OPINION
WOOD, Judge.Plaintiff’s complaint for personal injuries was dismissed under § 21-1-1(41) (e) (1), N.M.S.A.1953, as that rule was worded prior to its amendment in 1967. For the applicable wording of the rule see Jones v. Pringle, 78 N.M. 467, 432 P.2d 823 (1967). Dismissal was on the basis that plaintiff had failed to take any action to bring the cause to its final determination for a period of at least two years after the filing of the cause. Plaintiff’s appeal contends the dismissal was erroneous because “for good reason” and “for causes beyond her control” plaintiff was unable to bring the case to trial within two years.
Baca v. Burks, 81 N.M. 376, 467 P.2d 392 (1970) states:
“As early as 1947 in Ringle Development Corp. v. Chavez, 51 N.M. 156, 180 P.2d 790, we held that the rule required mandatory dismissal except where tolled by statute or failure of process on account of absence of defendant from the state, "or unless from some other good reason, the plaintiff is unable, for causes beyond his control, to bring the case to trial.’ (Emphasis added.) * * *”
The appeal is based on the negative aspect of the rule—inability to bring the case to trial within the required time. See dissenting opinion in Reger v. Preston, 77 N.M. 196, 420 P.2d 779 (1966).
Plaintiff advances two reasons to justify her inability to comply with the rule. First, she asserts she could not have brought the case to trial within two years of filing her complaint because this was a jury case, and a certificate of the district judge shows “* * * the case could not have come up for trial on said Jury Docket * * *” until more than two years after the filing of the complaint. It is doubtful that this issue is before us because the record is not clear whether this contention was presented to the trial court. Regardless, this view has been answered adverse to plaintiff’s contention. The non-availability of a jury, in itself, does not prevent dismissal under the rule. Reger v. Preston, supra, and cases therein cited.
Second, plaintiff contends she could not bring the case to trial within the specified time because of “ * * * the problems encountered in effecting service of process. * * *” The complaint was filed April 29, 1966; defendant wasn’t served with process until November 1, 1967. The question of the ability to serve the defendant was presented to the trial court by testimony and by affidavits.

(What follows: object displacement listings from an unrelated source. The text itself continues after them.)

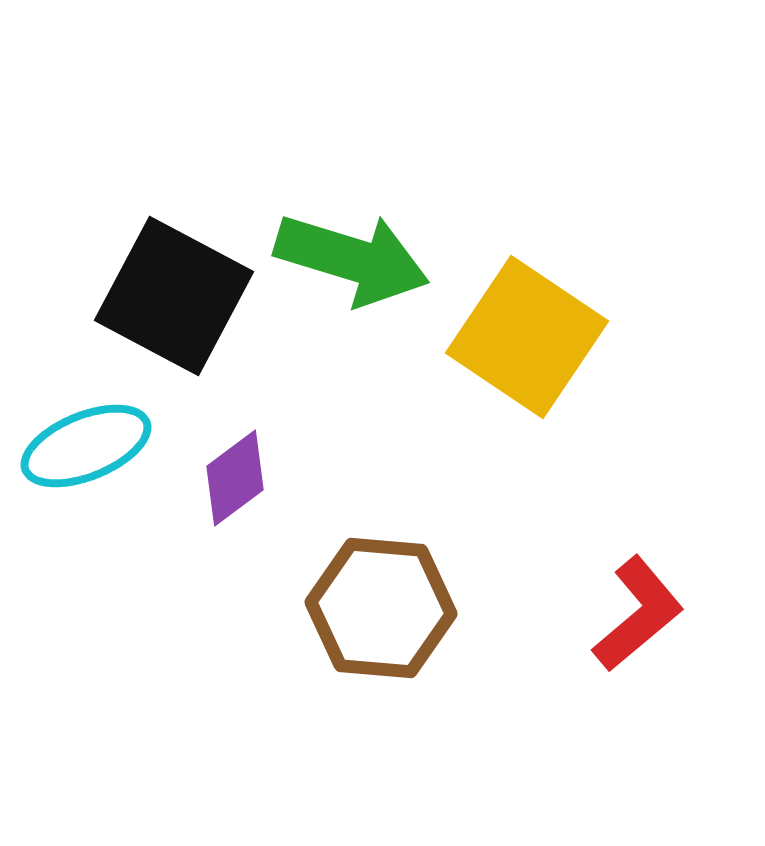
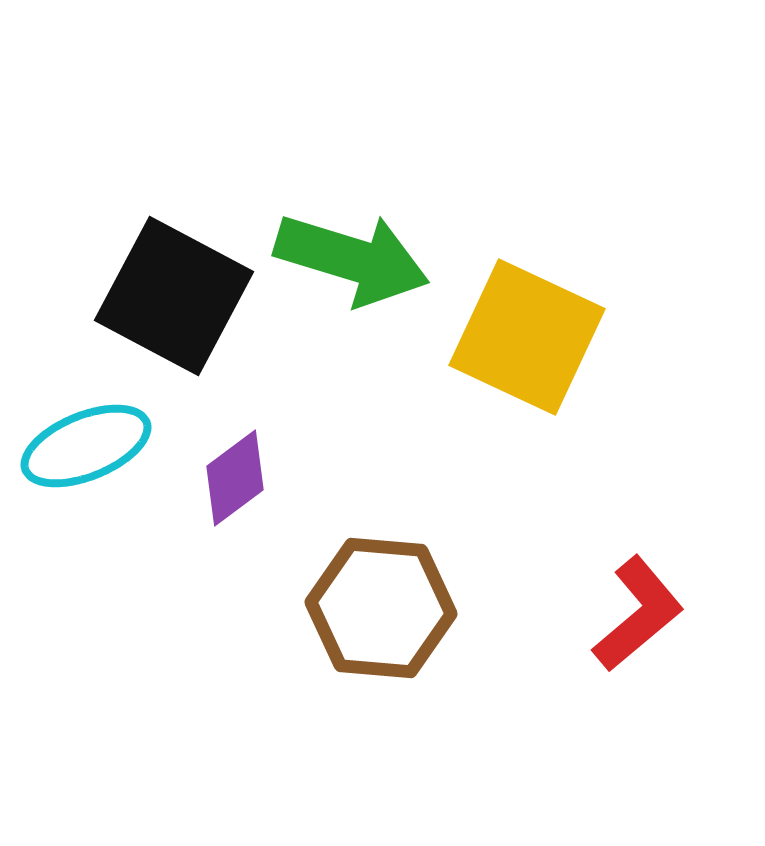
yellow square: rotated 9 degrees counterclockwise
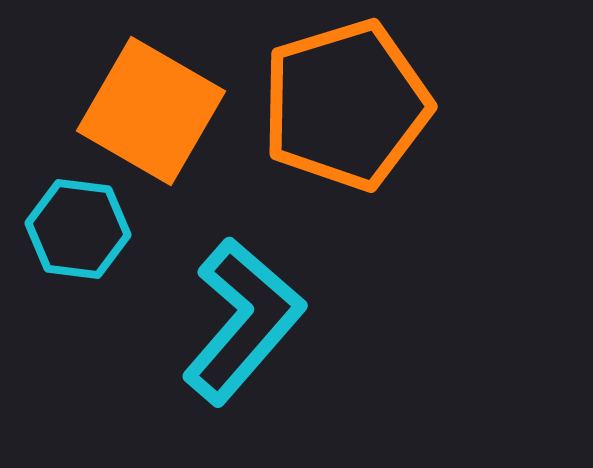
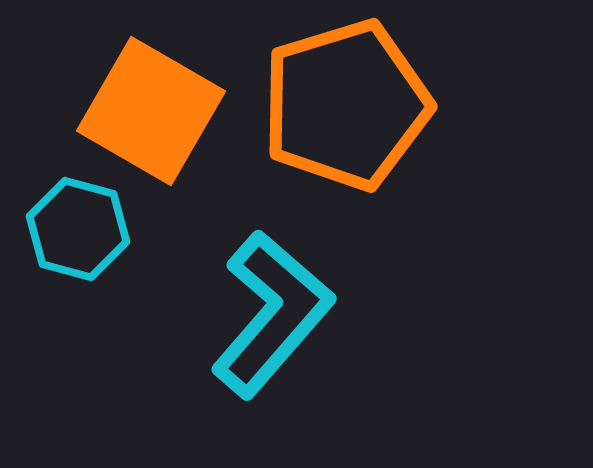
cyan hexagon: rotated 8 degrees clockwise
cyan L-shape: moved 29 px right, 7 px up
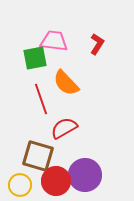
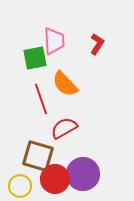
pink trapezoid: rotated 80 degrees clockwise
orange semicircle: moved 1 px left, 1 px down
purple circle: moved 2 px left, 1 px up
red circle: moved 1 px left, 2 px up
yellow circle: moved 1 px down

Plaintiff claims the testimony and affidavits show process could not have been served earlier than it was. She asserts that failure to serve process at an earlier date was good cause, beyond her control, for not bringing the case to trial within the required time. We disagree.
Benally v. Pigman, 78 N.M. 189, 429 P.2d 648 (1967) states:
“Although we have never specifically ruled on the question, it is certainly to be implied from our decisions that service of process is not the kind of action which would be sufficient to toll the running of the mandatory dismissal rule. Service upon a defendant is merely one step in the process of litigation and does not constitute the required diligence to bring a case to its final determination.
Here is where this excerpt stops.